Linear polyethyleneimine grafted to a hyperbranched poly(ethylene glycol)-like core: a copolymer for gene delivery.

A block copolymer of a hyperbranched poly(ethylene glycol)-like core and linear polyethylenimine (HBP) was synthesized by a facile synthetic route that included (1) a single-step cationic copolymerization of diepoxy and polyhydroxyl monomers, (2) derivatization of hydroxyl groups of the core HBPEG copolymer with either tosyl or chloromethylbenzoyl chlorides resulting in a corresponding macroinitiator, and (3) synthesis of HBPEG-block-poly(alkyl oxazolines). HBPEG-block-linear polyethyleneimine (HBP) was obtained by hydrolysis of HBPEG-block-poly(alkyl oxazolines).
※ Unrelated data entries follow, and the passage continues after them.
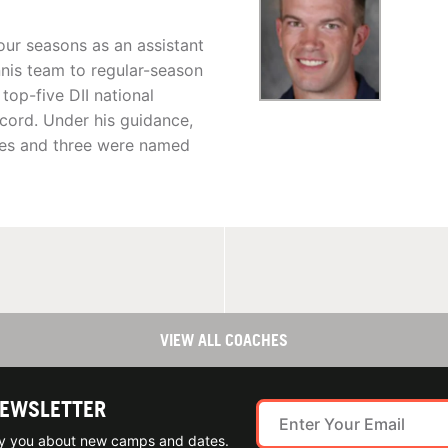
our seasons as an assistant
nnis team to regular-season
top-five DII national
cord. Under his guidance,
des and three were named
VIEW ALL COACHES
NEWSLETTER
ify you about new camps and dates.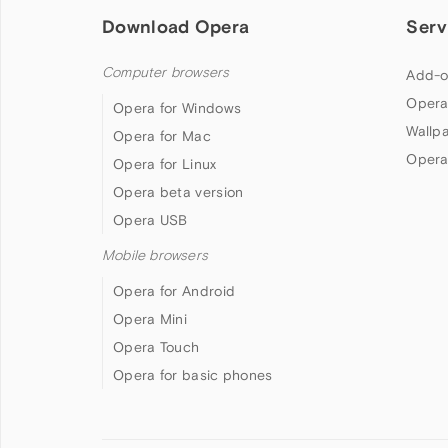
Download Opera
Serv
Computer browsers
Add-o
Opera
Opera for Windows
Wallp
Opera for Mac
Opera
Opera for Linux
Opera beta version
Opera USB
Mobile browsers
Opera for Android
Opera Mini
Opera Touch
Opera for basic phones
Linear PEI-bearing hyperbranched polycations (HBP) had lower inherent toxicity in cell culture than PEG-grafted linear polyethyleneimines (PEGLPEI). PEGLPEI formed a complex with DNA with an average diameter of 250 nm. The complexes were loosely condensed and formed aggregates and precipitates during storage. By contrast, hyperbranched polycations (HBP) formed approximately 50 nm nanocomplexes with DNA that were stable for several weeks and showed resistance to DNAse I-mediated degradation. The 'inverted' block copolymers showed several orders of magnitude higher transfection efficiency than PEGLPEI in vitro. Because of the biocompatibility and higher transfection efficiency, the 'inverted' block copolymer merits further investigation as a gene carrier.